Dr. Ruperto and his colleagues evaluated the efficacy and safety of canakinumab in the two trials, drawing study subjects from 63 medical centers that were members of PRINTO (the Paediatric Rheumatology International Trials Organisation) and PRCSG (the Pediatric Rheumatology Collaborative Study). Both trials were funded by Novartis Pharma, which also designed and managed the current study and the data analysis.

Trial 1 was a 1-month single-dose study in which 84 patients aged 2-19 years who had active systemic JIA were randomly assigned to receive either subcutaneous canakinumab (43 subjects) or a matching placebo (41 subjects) in a double-blind fashion. At 15 days, the primary outcome was assessed: an adapted JIA American College of Rheumatology 30 (JIA ACR 30) response, defined as improvement of 30% or more in three or more of the six variables in the JIA core set, with no more than one variable worsening by more than 30%, plus an absence of fever.

Thirty-six patients (84%) of the canakinumab group achieved this endpoint, compared with only four patients (10%) in the placebo group. The responders were automatically enrolled in the second, longer-term clinical trial. In addition, subjects in the placebo group who had persistent fever after day 3 were allowed to immediately enroll in trial 2 at the discretion of their treating physicians.

In trial 2, the first phase involved 177 patients who received open-label canakinumab injections every 4 weeks for 12-32 weeks. The second phase involved randomly assigning treatment responders, who had either discontinued or tapered their glucocorticoid dose, to either continued treatment (50 patients) or placebo injections (50 patients) in a double-blind fashion. In this withdrawal phase, patients who had a disease flare were switched to open-label canakinumab.
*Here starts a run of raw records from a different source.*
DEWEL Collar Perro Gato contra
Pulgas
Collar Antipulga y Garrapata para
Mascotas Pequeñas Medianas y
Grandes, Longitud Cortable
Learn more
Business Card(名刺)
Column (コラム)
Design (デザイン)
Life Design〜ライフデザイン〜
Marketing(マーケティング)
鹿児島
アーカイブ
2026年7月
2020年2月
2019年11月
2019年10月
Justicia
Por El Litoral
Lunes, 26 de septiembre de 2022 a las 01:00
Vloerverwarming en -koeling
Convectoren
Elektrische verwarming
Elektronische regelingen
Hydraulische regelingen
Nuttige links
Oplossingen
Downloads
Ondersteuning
In addition, all patients who were unable to taper glucocorticoids or who had not responded to the open-label phase were permitted to enter the open-label extension of trial 2. Clinical assessments were performed monthly.
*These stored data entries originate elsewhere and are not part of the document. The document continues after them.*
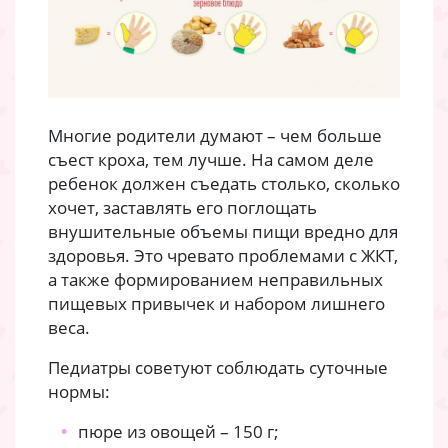
Многие родители думают – чем больше
съест кроха, тем лучше. На самом деле
ребенок должен съедать столько, сколько
хочет, заставлять его поглощать
внушительные объемы пищи вредно для
здоровья. Это чревато проблемами с ЖКТ,
а также формированием неправильных
пищевых привычек и набором лишнего
веса.
Педиатры советуют соблюдать суточные
нормы:
пюре из овощей – 150 г;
At the end of the open-label phase of trial 2, when subjects had participated for a median of 113 days and had received a median of 4 injections of canakinumab, 73% achieved an adapted JIA ACR 50 response, including 31% who had inactive disease.

During the withdrawal phase, the median time to a disease flare was 236 days for the placebo group but was "not observable" in the canakinumab group because less than half of the patients experienced a disease flare.
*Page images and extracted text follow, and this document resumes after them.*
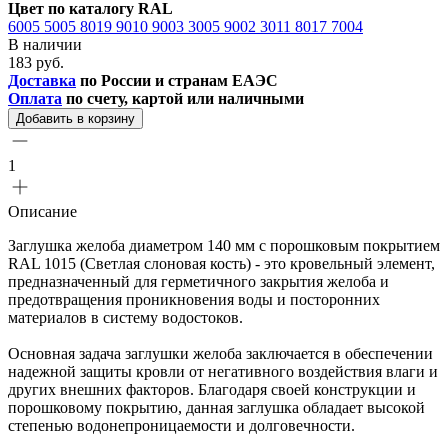
Цвет по каталогу RAL
6005
5005
8019
9010
9003
3005
9002
3011
8017
7004
В наличии
183 руб.
Доставка
по России и странам ЕАЭС
Оплата
по счету, картой или наличными
Добавить в корзину
1
Описание
Заглушка желоба диаметром 140 мм с порошковым покрытием
RAL 1015 (Светлая слоновая кость) - это кровельный элемент,
предназначенный для герметичного закрытия желоба и
предотвращения проникновения воды и посторонних
материалов в систему водостоков.
Основная задача заглушки желоба заключается в обеспечении
надежной защиты кровли от негативного воздействия влаги и
других внешних факторов. Благодаря своей конструкции и
порошковому покрытию, данная заглушка обладает высокой
степенью водонепроницаемости и долговечности.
During extended follow-up, 74% of the canakinumab group had no disease flares, compared with only 25% of the placebo group. This represents a significant relative risk reduction of 64% regarding disease flares.

Approximately one-third of the study subjects were able to discontinue glucocorticoids completely within 7 months of beginning canakinumab, and approximately half were able to taper their dose markedly. This greatly decreased the burden of glucocorticoid toxicity, the investigators said (N. Engl. J. Med. 2012;367:2396-406).

The most common adverse effects were infections, which occurred at a similar rate between patients receiving active treatment and those receiving placebo. Neutropenia and thrombocytopenia were mostly transient and were not associated with an increase in infection or bleeding complications, the researchers said.

One patient, a 13-year-old boy who had previously been treated with anakinra and tocilizumab, was hospitalized for adenovirus gastroenteritis, which resolved. Four days later, after he received his third dose of canakinumab, he required rehospitalization for macrophage activation syndrome. He developed severe pulmonary hypertension and died 3 weeks later.

These trials were limited in their ability to assess safety, given the short duration of exposure to placebo in both trials and the use of a withdrawal design. Longer-term safety data are needed, Dr. Ruperto and his associates said.